The streaming provider Netflix (NFLX) has had a challenging year on Wall Street. Netflix stock ( NASDAQ:NFLX ) has dropped more than 60% year to date.
However, the stock has gained traction in the previous three months, with shares surging by more than 22%. Investors may depend on the streaming platform specialist to resume sequential subscriber growth in the third quarter.
We’ll know precisely how Netflix stock ( NASDAQ:NFLX ) performed in Q3 when the business publishes profits next week; its third-quarter results are slated to be released on Oct. 18.
Whether or not the firm rebounded to subscriber growth in Q3, one crucial factor — introducing an ad-supported tier — may be enough to get the company back on track next year.

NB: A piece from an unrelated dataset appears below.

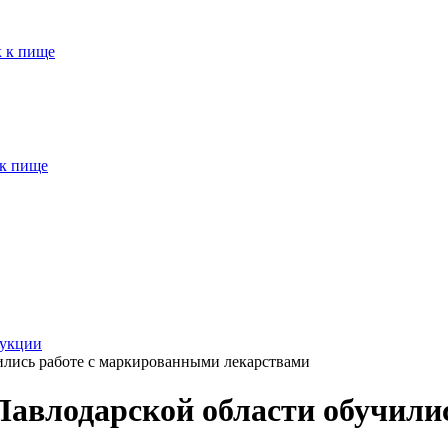
к к пище
 к пище
рукции
ились работе с маркированными лекарствами
Павлодарской области обучили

What management had to say
Following two consecutive quarters of falling subscribers, Netflix management said in its second-quarter presentation that it anticipated sequential growth to resume in Q3. Management Administration specifically predicted 221.7 million customers, up from 220.7 million at the end of Q2.
Management said that it has been investing in products, content, and marketing to promote membership growth. This is, of course, nothing new. Management stated in their letter to shareholders from the second quarter that these are the same areas in which the streaming-TV firm has spent to promote membership growth over the previous 25 years. However, with two-quarters of consecutive membership decreases behind it, investors will wait for these expenditures to pay off.